The first of these holdings was remarkable in that prior caselaw seemed to be completely contrary to the ruling. A 1989 decision, Copenhaver v. Rogers, had held that heirs couldn’t sue based on the will because they weren’t in privity with the lawyer. The justices neatly avoided that problem with this distinction: “The fatal aspect of the claim, however, was that [the Copenhaver heirs] had asserted they were intended beneficiaries of the estate rather than intended beneficiaries of the contract.”
As of July 1, that distinction won’t work anymore. Two bills – HB 1617, patroned by Del. Habeeb in the House; SB 1140, by Sen. Sturtevant in the Senate – wipe out the Thorsen holding. The new statute provides that the right of action accrues when the lawyer finished work on the project, so there’s no time-release explosion for the lawyer. It also states that only the testator or his personal representative can sue. That avoids the potential problem of a lawyer who wonders if his loyalty lies to his client or the heir, in case there’s a divergence.
The statute also contains a provision that immunizes lawyers from liability for things like statutory or common-law changes that occur after the representation ends.
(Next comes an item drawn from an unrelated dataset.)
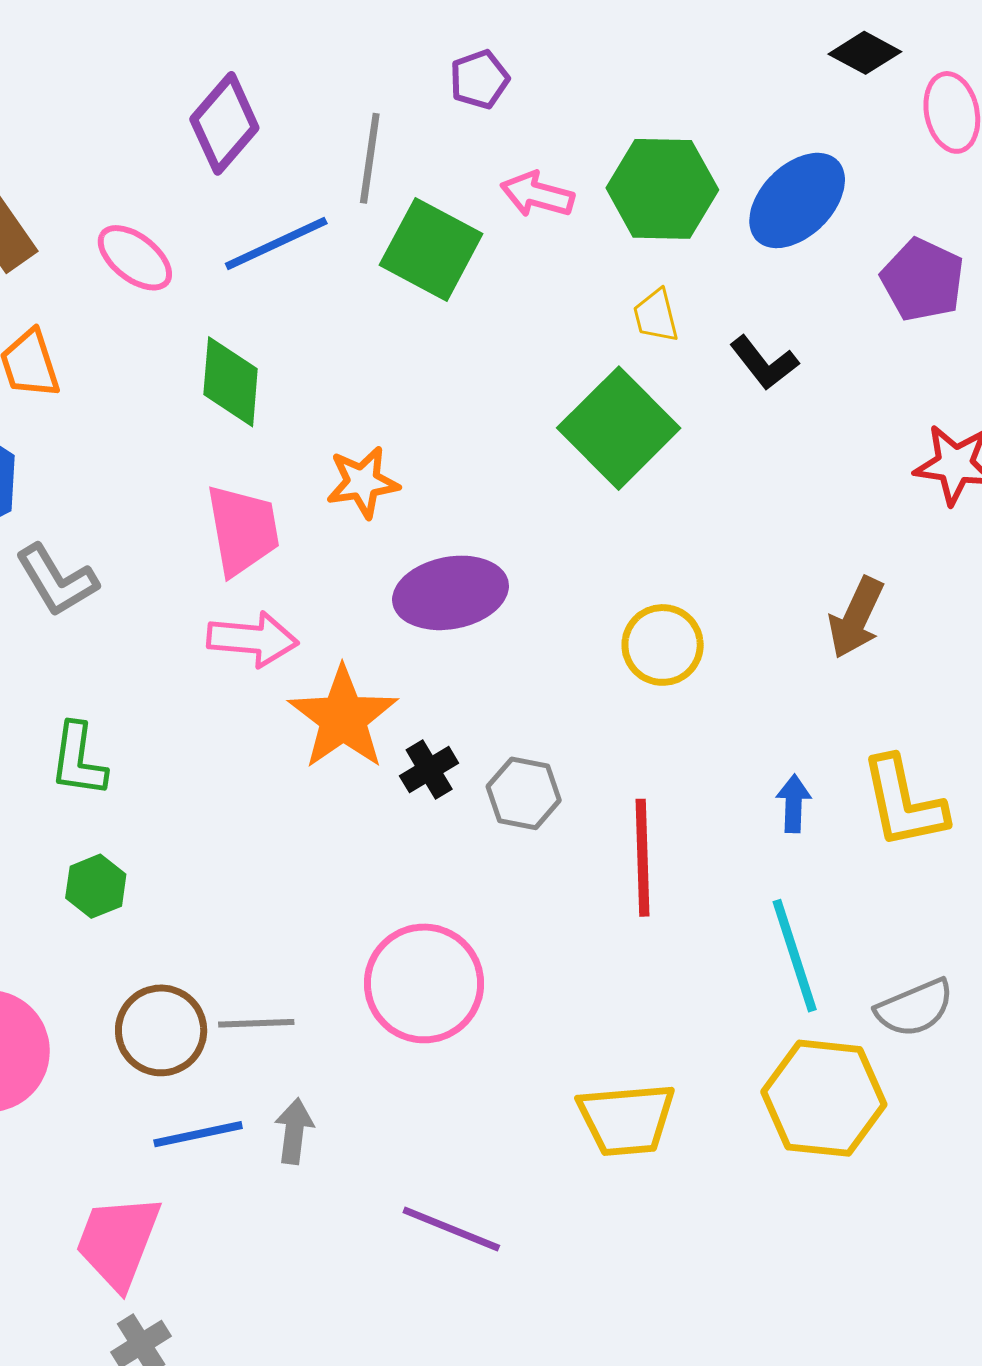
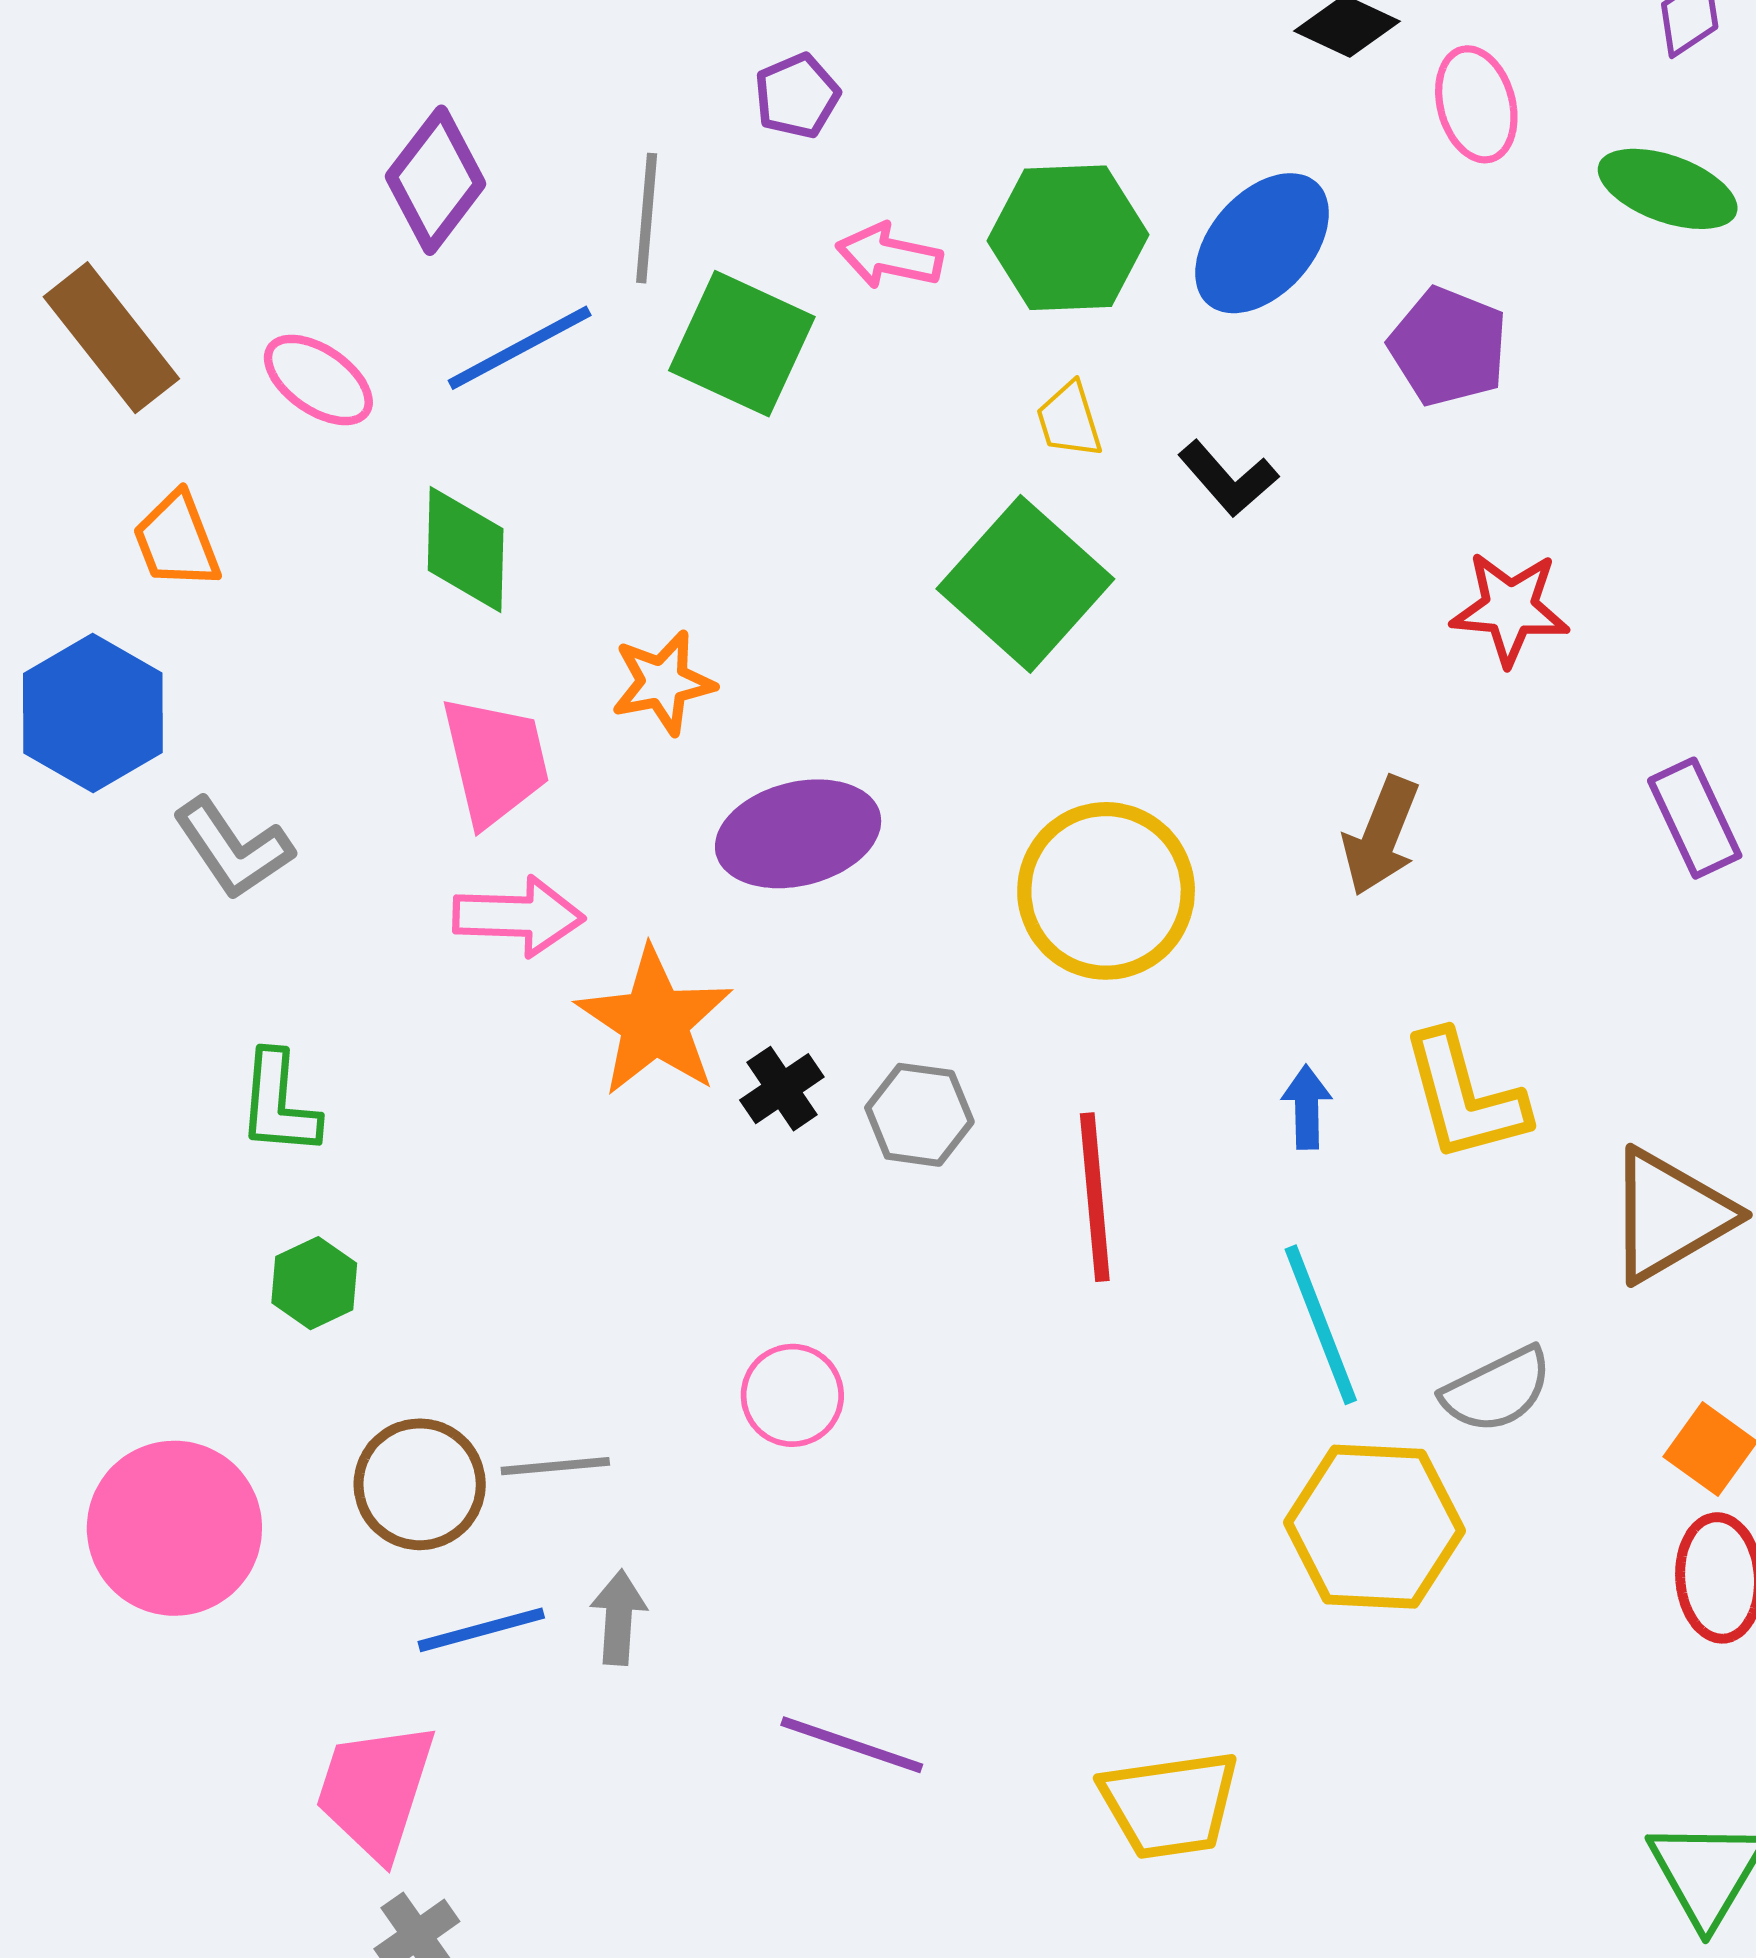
yellow circle: (663, 645) -> (1106, 891), size x1.5
pink circle: (424, 983) -> (792, 1395), size x0.6
yellow trapezoid: (626, 1119) -> (1170, 1804), moved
The Act of Assembly (though not the statute itself) also contains a sunset provision for previous probate work:
That if a cause of action for legal malpractice covered by this act accrued prior to July 1, 2017, and is barred because of the provisions of this act as of July 1, 2017, such cause of action shall be commenced on or before the earlier of either July 1, 2018, or the expiration of the applicable limitation period under the law in effect prior to the enactment of this act.
Accordingly, if a lawyer drafted a will in 1985 for a relatively young client and is worried about getting sued whenever that client gets around to dying, the lawyer can breathe easy starting in July 2018.
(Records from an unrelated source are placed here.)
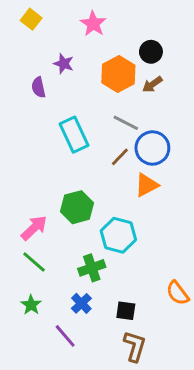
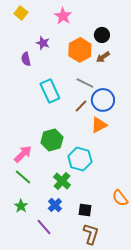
green cross: (92, 268) -> (62, 181), turned -30

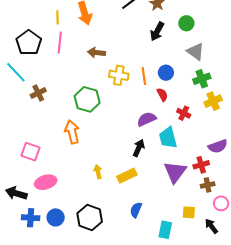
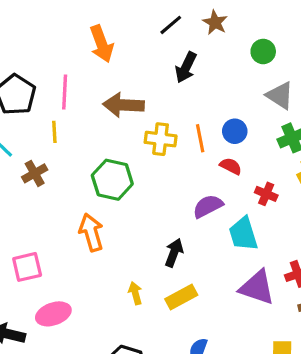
yellow line: (58, 17) -> (54, 132), moved
black arrow: (157, 31) -> (186, 67), moved
brown arrow: (96, 53) -> (123, 105), size x1.4
red semicircle: (162, 95) -> (231, 166), turned -32
black arrow: (139, 148) -> (174, 253), moved
pink square: (31, 152) -> (27, 267), turned -30
purple triangle: (175, 172) -> (257, 287), turned -45

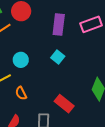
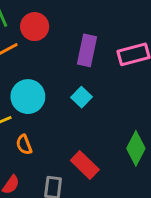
cyan circle: (21, 60) -> (28, 97), size x1.5

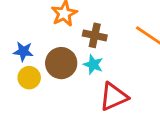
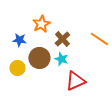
brown cross: (95, 35) -> (62, 39), turned 35
blue star: (23, 51) -> (19, 40), moved

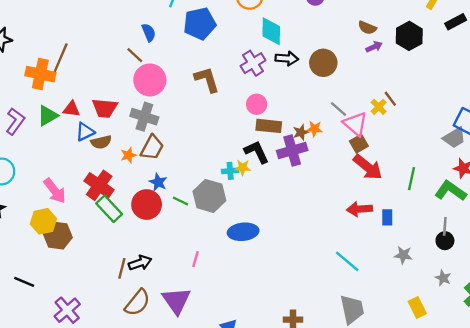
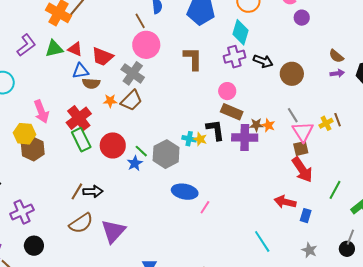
cyan diamond: (271, 31) -> (240, 32), moved
blue star: (158, 182) -> (135, 163), moved
pink line: (195, 259) -> (205, 207), moved

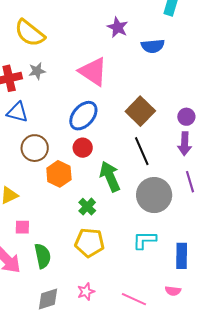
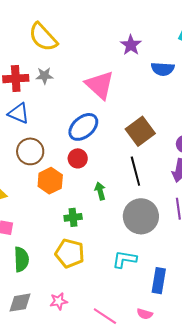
green arrow: (110, 176) -> (100, 191), size x0.6
green cross: (87, 207) -> (73, 217), turned 30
Procedure geeks, rejoice! The demurrer trap is no more.
I wrote extensively about the trap in 2012. It arises when a court sustains a demurrer but gives the pleader the opportunity to amend. The demurrer statute unambiguously allows the pleader to amend without waiving her right to argue on appeal that the first pleading was viable. But the justices have ignored that provision for decades; they commonly rule that when a litigant amends, they’ll only consider the amended pleading. In order to preserve an appeal about the first pleading, you must incorporate or refer to that original in your amended pleading.
That doesn’t sound so hard, except that some trial judges can get testy when you replead a count that they’ve dismissed with prejudice. And the incorporate/refer requirement isn’t in the statute; it’s essentially invisible for those poor souls who don’t read VANA faithfully.
Del. Minchew rode to the rescue earlier this year. His HB 1816 conforms the statute to court practice by expressly including the incorporate/refer provision. Now a pleader can presumably avoid judicial wrath by pointing to the statute and saying, “But I have to do it this way …”
I mentioned above that the trap is gone. Technically, it isn’t completely gone; but now it rests in plain sight, where all but the truly oblivious can see it and meet its requirements.
All three of these bills sailed through the legislature without a single dissenting vote. The bills regarding Evans deeds and the demurrer trap were based on recommendations of the Boyd Graves Conference.